All these emails may feel like a nuisance, but actually, it’s the result of something very positive: a new law that significantly expands data protections for people across the European Union, giving them greater control over their personal data and setting heavy fines for companies that violate the new terms. The law goes into effect on Friday, which is why companies have been sending out these updated terms recently.
Northeastern professor Woodrow Hartzog, whose new book, Privacy’s Blueprint, published last month, calls the law a “watershed moment,” saying it’s built on the notion that privacy is a fundamental right. He said that while the law applies directly to Europeans, companies that have customers all over the world—like Facebook, Google, Twitter and many of your favorite apps—are updating their terms for everyone, including Americans.
Here, Hartzog explains what the law, the full name of which is the General Data Protection Regulation—GDPR for short—means for Americans, as well as the potential implications for those who fail to read all those lengthy terms of service policies.
What does the new European law, and the recent flood of terms of service emails, mean for the average person in America?

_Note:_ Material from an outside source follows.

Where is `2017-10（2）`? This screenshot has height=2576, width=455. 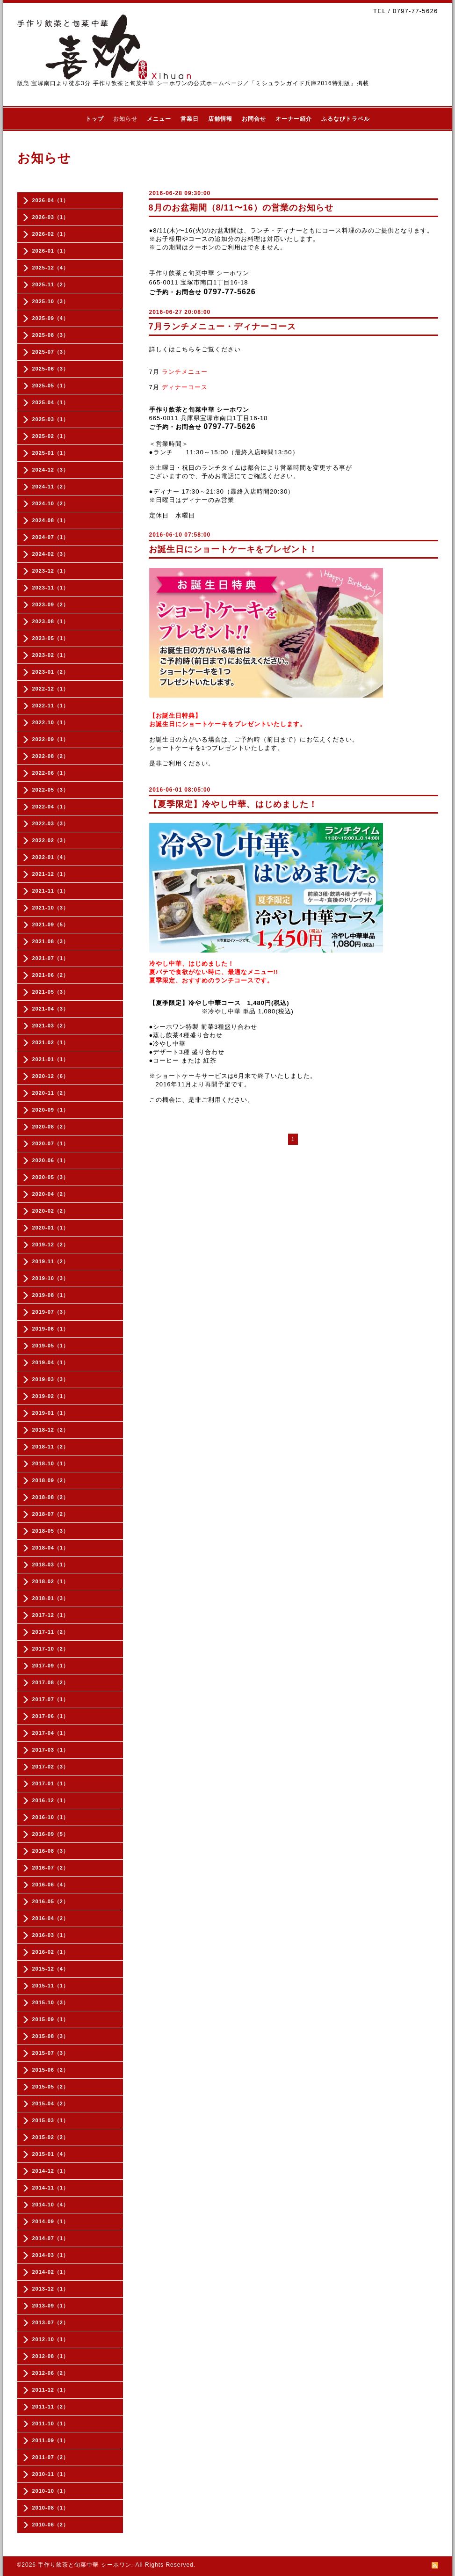 2017-10（2） is located at coordinates (50, 1649). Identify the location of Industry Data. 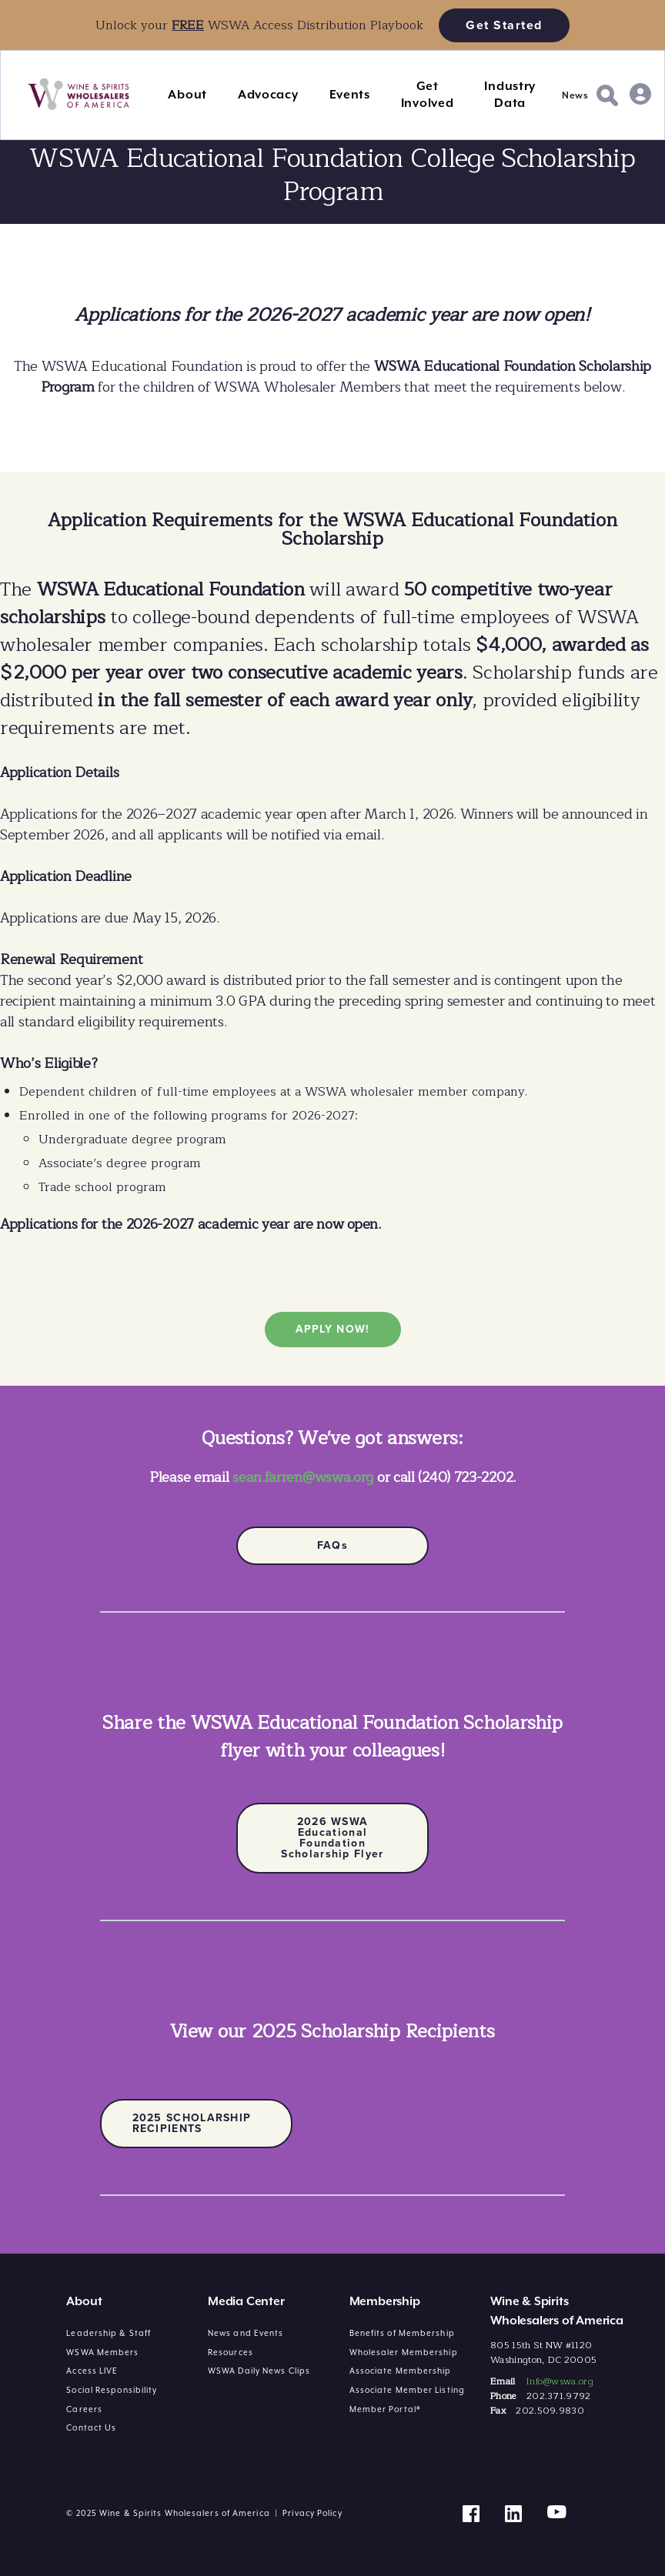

I think the GDPR means two things for Americans. One, it represents a benchmark that people looking for more robust protections can look to—and measure its success. For Americans looking for an example of robust privacy regulations, this is a good one.
Second, as a practical matter, with these companies taking steps to comply with the GDPR, Americans will probably end up receiving the practical benefit of some spillover protections meant for Europeans. For example, Microsoft has just promised to extend the GDPR’s data subject rights, including “include the right to know what data we collect about you, to correct that data, to delete it and even to take it somewhere else,” to its customers worldwide. This is a pretty significant announcement that’s going to put pressure on other companies to follow suit. Data subject rights are some of the most interesting and powerful aspects of the GDPR. It will be very interesting to see if this announcement creates a ripple effect. For example, platforms might create tools to help give people more control and more effectively give informed consent to companies for certain data practices. I would anticipate that these tools will be rolled out worldwide, not just in Europe. Though we will have to wait and see. You’ll likely see more tools along the lines of Google and Microsoft’s Dashboard and Facebook’s modified privacy settings for this purpose.
Will the United States ever go as far as Europe on this?
There’s been a lot of talk about the United States adopting the U.S. version of the GDPR. I don’t see that happening for several reasons. One is that the First Amendment looms very large within the United States, and what subjects are allowed to request of companies would be more limited because of free speech concerns. I’m skeptical that a full-on robust GDPR proposal in United States would make it all the way through to law in even remotely the same shape. I think it would be watered down given political realities in the United States. I wonder if there’s a different, more piecemeal strategy that can strike at really important places in more precise ways and embolden the frameworks that exist.
What is the legal foundation of these terms of service agreements?
So if we shouldn’t be expected to read these long agreements, but courts say they can be enforced if you click ‘yes’, where does that leave us? What would you advise people do?
There’s not a lot American users can do differently under the GDPR to really protect themselves. We will need better laws in the U.S. to really be in a better position. If you’re in Europe, with the GDPR comes a lot of data subject rights—some of which existed beforehand. For example, under the GDPR, data subjects are granted the right to access the data that companies have on them as well as the right to rectify and erase that data under certain circumstances. This is a much more enabling notion for people who have personal information processed by these large companies. But data subject rights haven’t really extended over the Atlantic yet. They aren’t really recognized on this level yet in U.S. law. Some access and correction rights are built into the Fair Credit Reporting Act and other laws, but by and large Americans don’t have nearly the same data rights as Europeans. That’s an area U.S. lawmakers can draw from if they are serious about improving data protection.